# [Task to complete]
What you return should be each line of the data containing the string "Защита".

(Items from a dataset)
/---

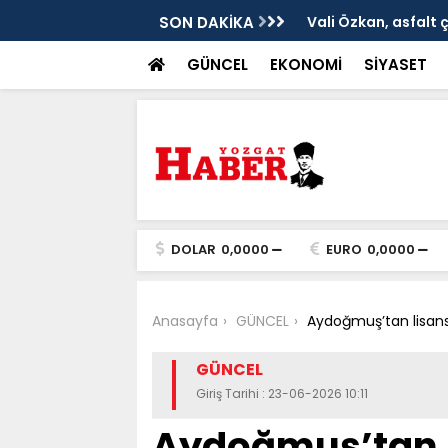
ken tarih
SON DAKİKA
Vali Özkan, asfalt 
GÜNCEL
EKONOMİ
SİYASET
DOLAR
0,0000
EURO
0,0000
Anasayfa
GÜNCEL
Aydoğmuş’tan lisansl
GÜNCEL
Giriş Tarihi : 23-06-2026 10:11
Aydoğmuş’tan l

\---
/---

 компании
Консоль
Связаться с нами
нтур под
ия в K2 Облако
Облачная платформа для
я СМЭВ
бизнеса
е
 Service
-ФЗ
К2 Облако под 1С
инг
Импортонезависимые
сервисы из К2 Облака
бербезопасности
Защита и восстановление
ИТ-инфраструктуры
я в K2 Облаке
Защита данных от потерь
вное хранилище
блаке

\---

# [Solution]
Защита и восстановление
Защита данных от потерь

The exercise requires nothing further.